Cajón de Sastre por Pepa Rubio Bardón



EL CAMBALACHE

  
        Era un sábado de finales de febrero, cuando un autobús de colores incendiarios, que ascendía renqueante por la pendiente que conduce a la plaza del pueblo, hizo sonar su estridente bocina. Todos pensaron en las rebajas, era la época, o más bien en el remate final de las mismas. Pero la megafonía los puso en situación de inmediato.
 Señoras: el ofertón, el golpe de suerte que estaban esperando; cambiamos maridos usados y viejos por jóvenes y en buen estado. Calidad contrastada, experiencia demostrable, garantía indefinida. Tenemos diferentes modelos y de variadas procedencias.
 Tipo Europa del este: rubio, guapo, atlético. Necesita perfeccionar el castellano, pero aprende deprisa. Extraordinariamente complaciente.
Tipo caribeño: piel canela, ojos de azabache, todo ritmo y sensualidad. Es un poco lento, pero mejora con el uso.
 Modelo subsahariano: ébano en el rostro, alto, esbelto, cuerpo juncal y elegante. El más experimentado: era polígamo.
También disponemos de un modelo nacional muy variado. Diferentes tallas y formatos .Tiene la enorme ventaja del idioma y la cultura comunes. Comprensión y entendimiento totales.
      El precio es irrisorio y no se admite regateo.
      Las mujeres, curiosas por naturaleza, se concentraron en la plaza y los ojos les hacían chirivitas ante la oportunidad que se les brindaba. Se acercaban, raudas unas, otras titubeantes al autobús, para supervisar la mercancía. Desde luego parecía de primera calidad, y sería de necias desaprovechar semejante coyuntura.
   Regresaron a sus casas, rompieron las huchas, y ya con el dinero se aprestaron a elegir modelo en función de sus preferencias. Las más adineradas optaban por el tipo Europa del este, sin duda el más demandado.
    Exultantes, por la transacción que acababan de realizar, ninguna reparó en la ausencia de Valeria, que ante el guirigay exterior, optó por mirar a través de la ventana, oculta tras los visillos. Ella, que pecaba de prudente, pensó que nadie daba los duros a peseta y que aquel aparente pingüe negocio, terminaría por ser ruinoso. No obstante la envidia la corroía cada vez que una de sus vecinas paseaba con su nueva adquisición, y hacía alarde de sus virtudes y destrezas. Todas empezaron a mirarla con un cierto desdén ¿Por qué Valeria no había participado en el cambalache. Quería darles una lección y afear su conducta? Porque Álvaro, su marido, no era precisamente un mirlo blanco, ni un dechado de perfección. El propio Álvaro se sintió extraño e incómodo. ¿Por qué no lo había cambiado, se preguntaba? ¿Valía tan poco que el trueque resultaba desigual y por tanto inconveniente?

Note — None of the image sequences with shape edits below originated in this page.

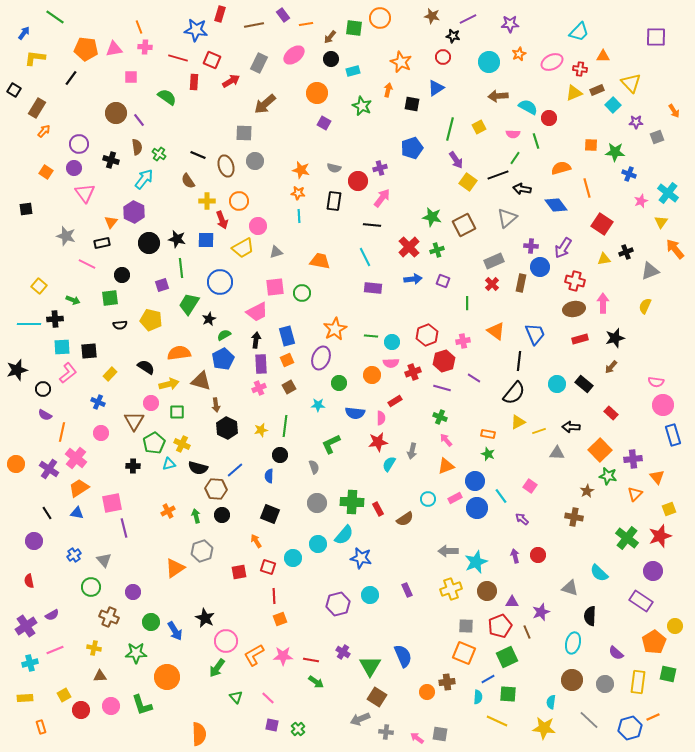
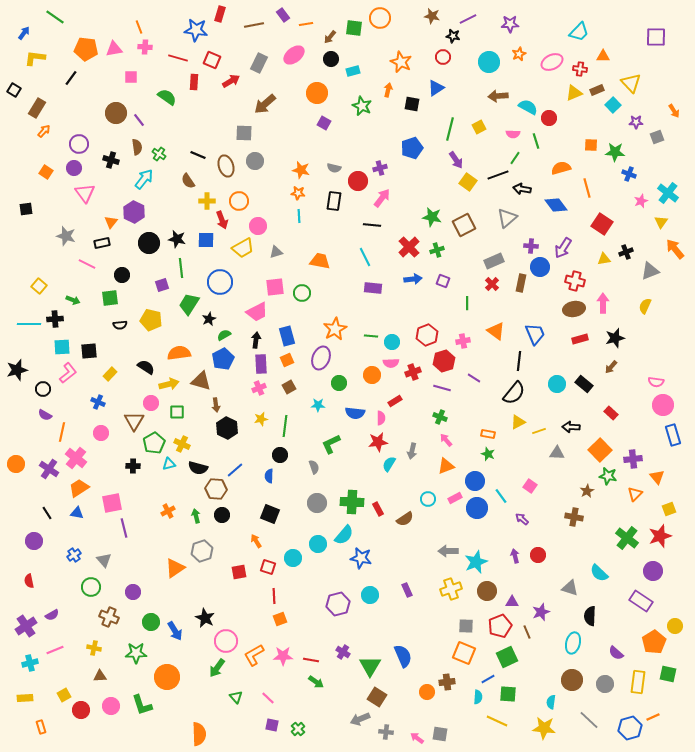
yellow star at (261, 430): moved 11 px up
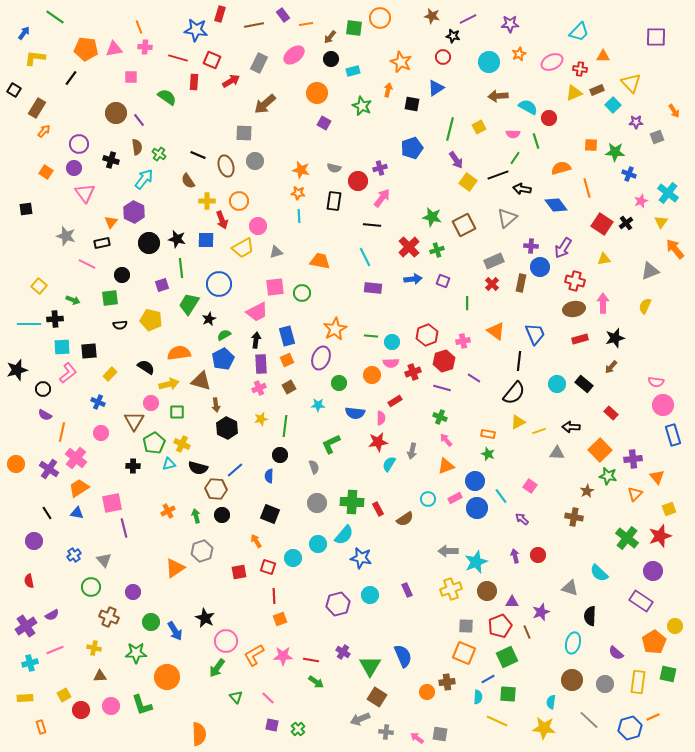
black cross at (626, 252): moved 29 px up; rotated 16 degrees counterclockwise
blue circle at (220, 282): moved 1 px left, 2 px down
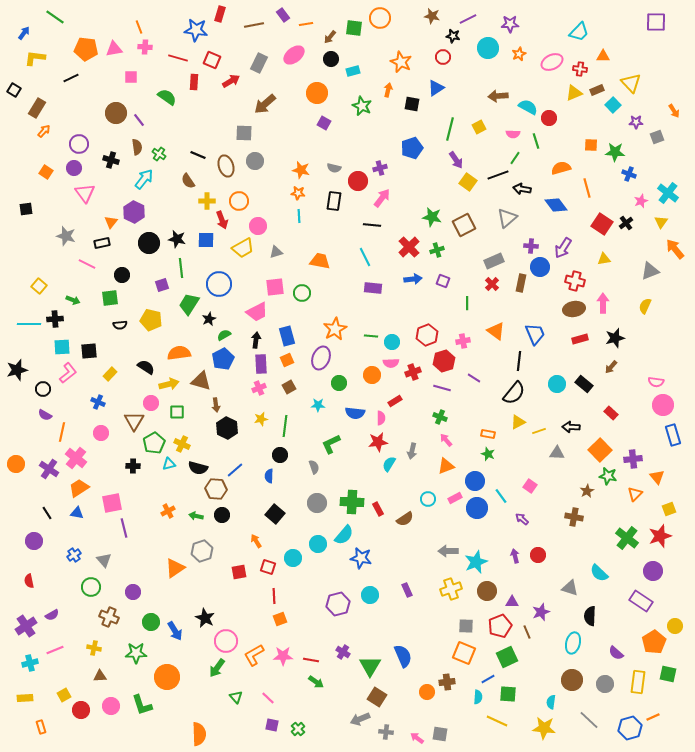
purple square at (656, 37): moved 15 px up
cyan circle at (489, 62): moved 1 px left, 14 px up
black line at (71, 78): rotated 28 degrees clockwise
black square at (270, 514): moved 5 px right; rotated 18 degrees clockwise
green arrow at (196, 516): rotated 64 degrees counterclockwise
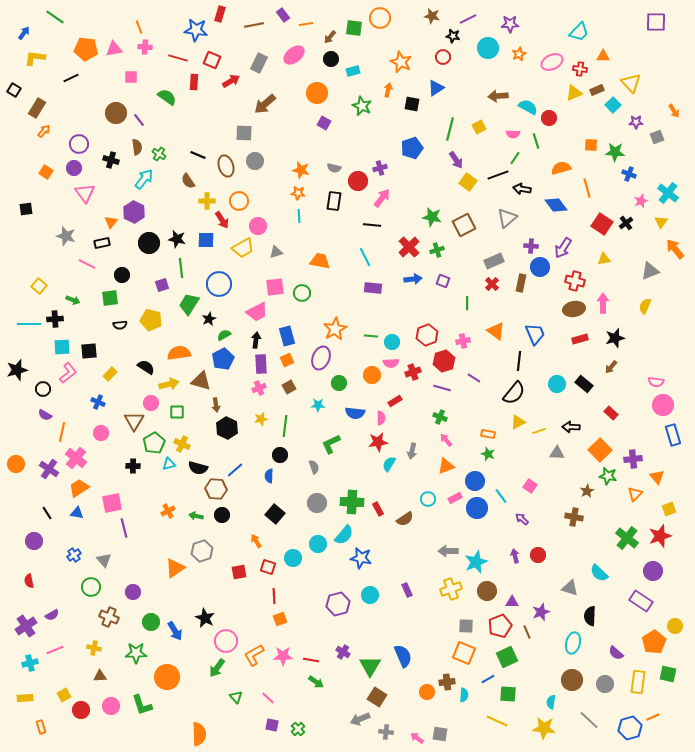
red arrow at (222, 220): rotated 12 degrees counterclockwise
cyan semicircle at (478, 697): moved 14 px left, 2 px up
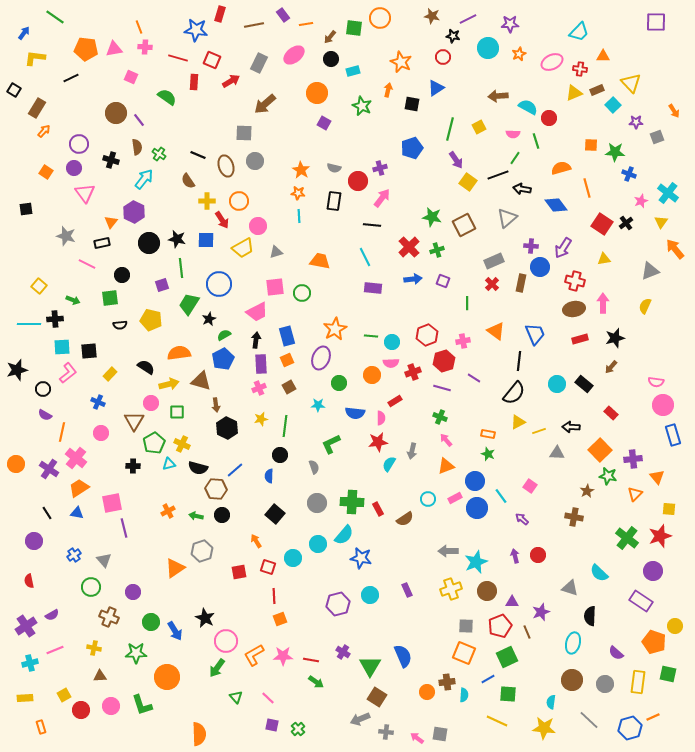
pink square at (131, 77): rotated 24 degrees clockwise
orange star at (301, 170): rotated 18 degrees clockwise
yellow square at (669, 509): rotated 24 degrees clockwise
orange pentagon at (654, 642): rotated 20 degrees counterclockwise
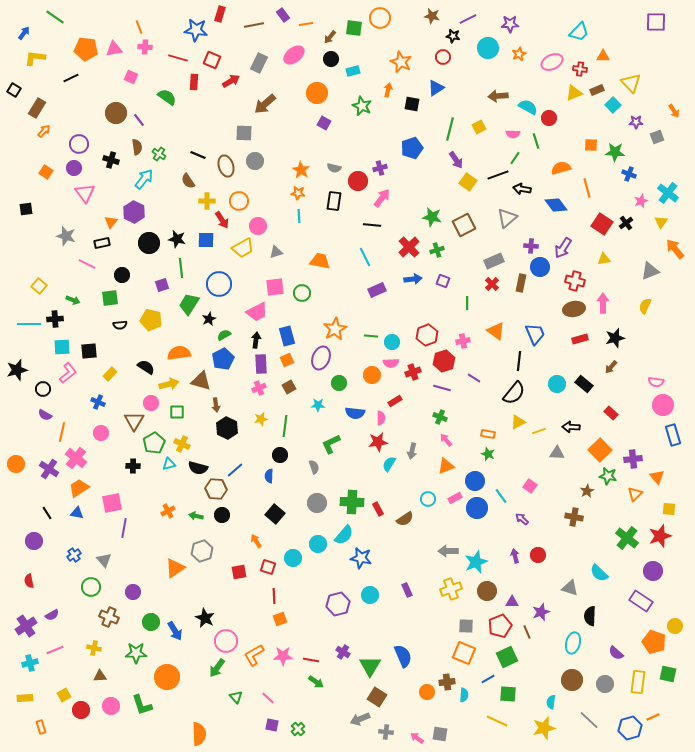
purple rectangle at (373, 288): moved 4 px right, 2 px down; rotated 30 degrees counterclockwise
purple line at (124, 528): rotated 24 degrees clockwise
yellow star at (544, 728): rotated 20 degrees counterclockwise
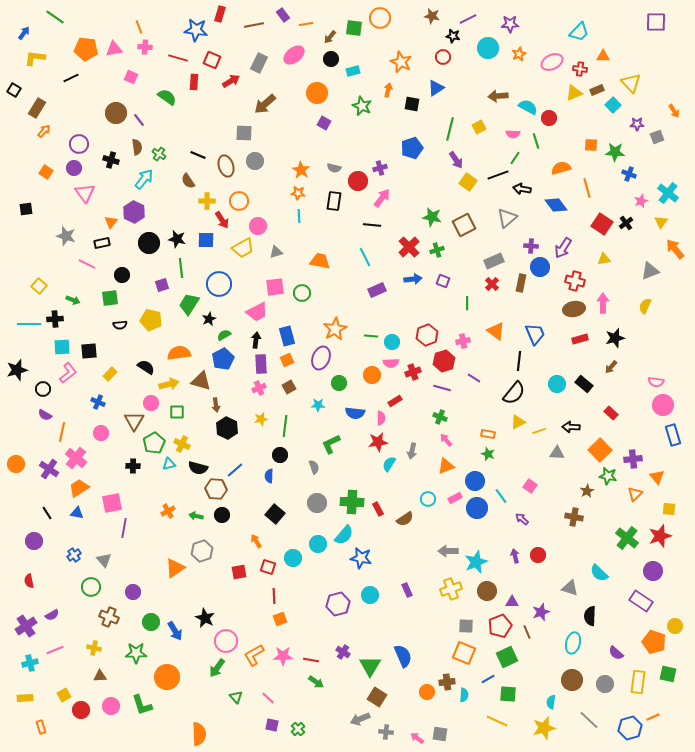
purple star at (636, 122): moved 1 px right, 2 px down
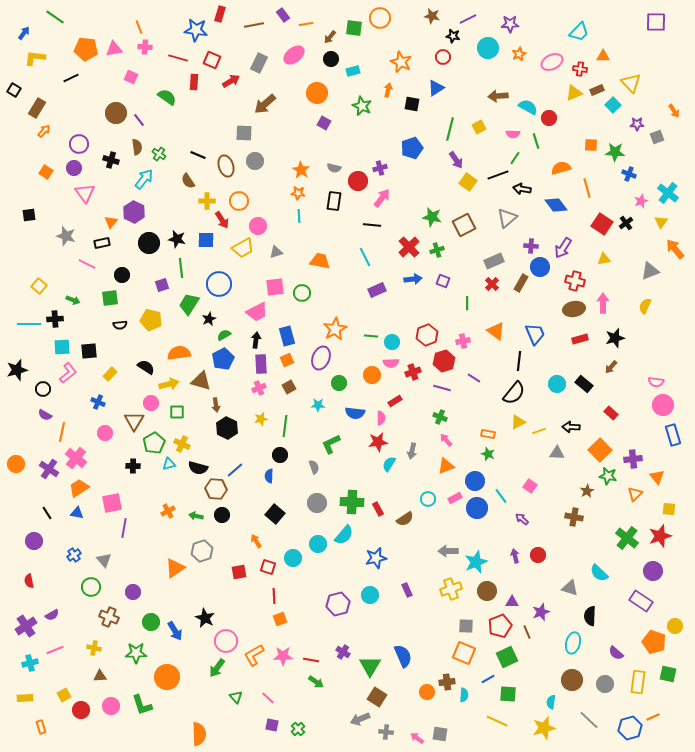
black square at (26, 209): moved 3 px right, 6 px down
brown rectangle at (521, 283): rotated 18 degrees clockwise
pink circle at (101, 433): moved 4 px right
blue star at (361, 558): moved 15 px right; rotated 25 degrees counterclockwise
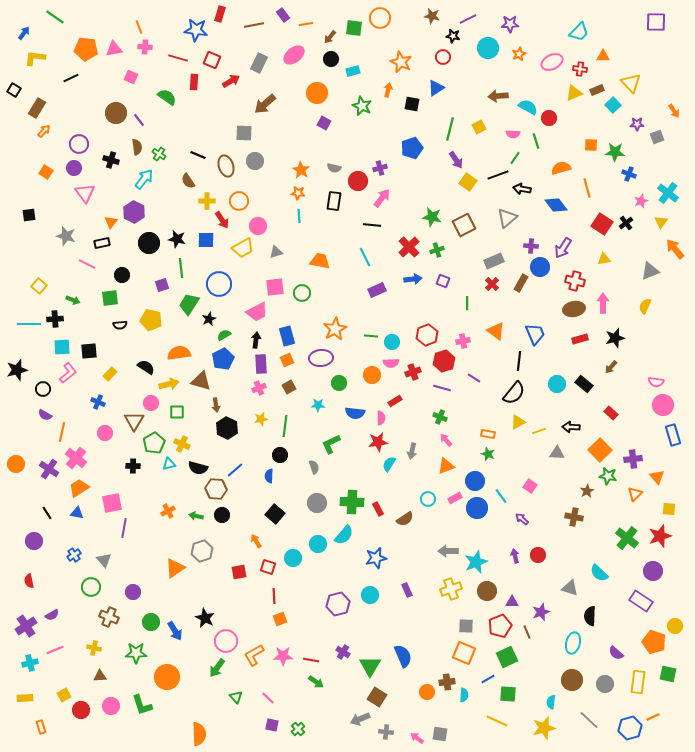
purple ellipse at (321, 358): rotated 65 degrees clockwise
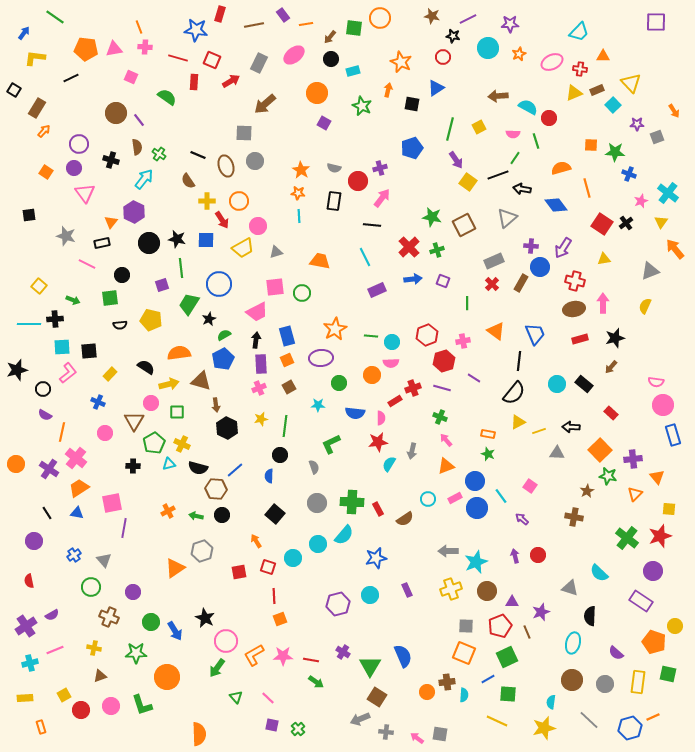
red cross at (413, 372): moved 16 px down
brown triangle at (100, 676): rotated 16 degrees counterclockwise
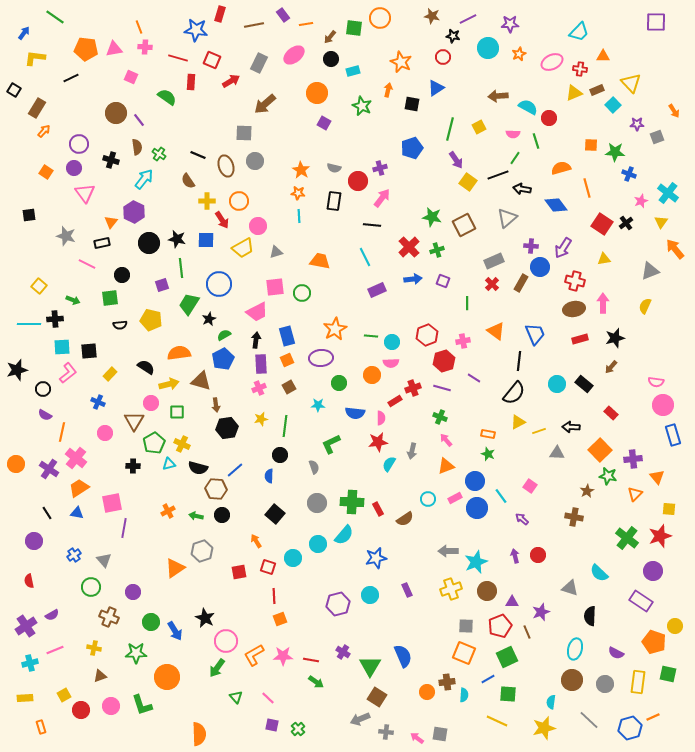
red rectangle at (194, 82): moved 3 px left
black hexagon at (227, 428): rotated 25 degrees clockwise
cyan ellipse at (573, 643): moved 2 px right, 6 px down
purple semicircle at (616, 653): rotated 14 degrees counterclockwise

     Probablemente Valeria era prisionera de una educación estricta que le impedía tomar decisión tan arriesgada. Aunque la convivencia se deterioró y se hizo temporalmente incómoda, pronto se recompuso y ambos entendieron que lo importante era amarse, ir quemando etapas y envejecer juntos. Cada día se sentían más felices, sobre todo al comprobar, con el paso del tiempo que el cambio efectuado por sus vecinas, con apariencia de gran negocio, se estaba convirtiendo en un rotundo fracaso.
    Los nuevos maridos, pretendidamente jóvenes y bien parecidos, sin gimnasio, entrenador personal ni anabolizantes, se estaban convirtiendo en una piltrafa. Que sus cuerpos perdían prestancia y masa muscular era evidente. También disminuía el interés por sus parejas. Aquello parecía el principio del fin.
    Las damnificadas se reunieron. Era urgente tomar medidas. Contrataron al mejor detective privado de la capital. Había que localizar al embaucador y exigirle responsabilidades. Las pesquisas efectuadas determinaron que el vendedor de humo, había llegado hasta Brasil, se había sometido a un cambio radical de imagen en una afamada clínica de cirugía estética y seguramente con documentación falsa, se había esfumado sin dejar rastro.
      Valeria y Álvaro, que habían sido objeto de mofa y desprecio, eran el espejo en que deseaban mirarse sus vecinas. ¡Cuánto darían por recuperar a sus maridos! Pero era ya misión imposible.
    Se sumieron en el desencanto y la melancolía, necesitaron ayuda psicológica para aceptar lo irremediable y lamentaron de por vida su necedad e imprudencia.